Prepare for extra tests

You may need to do extra tests on holiday to cope with different foods, the varying temperature and levels of activity. Be prepared with everything you need.

Prepare for varying insulin doses

You may find you need to vary insulin doses for very active holidays or holidays in unfamiliar climates. If swimming for extended periods, test your blood glucose level regularly. In the evening and night, your blood glucose level could drop after periods of prolonged aerobic exercise, so beware of night-time lows.

Insulin absorption is more rapid in a hot climate so watch out for after-meal lows, followed by a spike. If you’re on a pump, use the dual or square wave function.

Insulin pumps and airport security

A person should not be required to remove an insulin pump to go through airport security.
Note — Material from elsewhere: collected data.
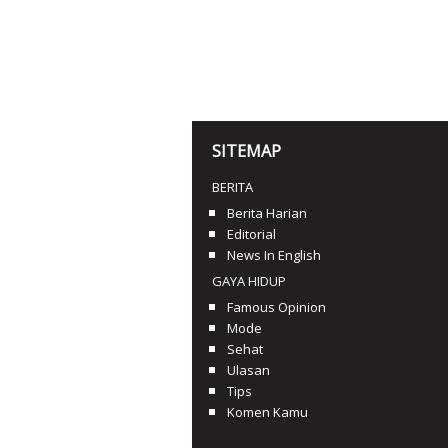
SITEMAP
BERITA
Berita Harian
Editorial
News In English
GAYA HIDUP
Famous Opinion
Mode
Sehat
Ulasan
Tips
Komen Kamu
This is based on hospital as well as certain insulin pump manufacturers’ advice that the electromagnetic radiation used by x-ray screening and full-body airport scanners may interfere with the motors of insulin pumps resulting in a potential impact on insulin delivery.

Insulin pump users carrying official documentation should now be offered alternate screening methods such as the wand and swab security check instead.

The Civil Aviation Authority has subsequently added the section: Advice for people with diabetes who wish to travel by air, as a result of the campaign, which includes information on insulin pumps.

There are variations on how the equipment may affect an insulin pump, meaning individual pump users should always contact the manufacturer of their particular pump prior to flying. They are also advised to contact the airline and the airports they will travel through to find out their requirements, if the manufacturer advises that the pump cannot go through some screening equipment.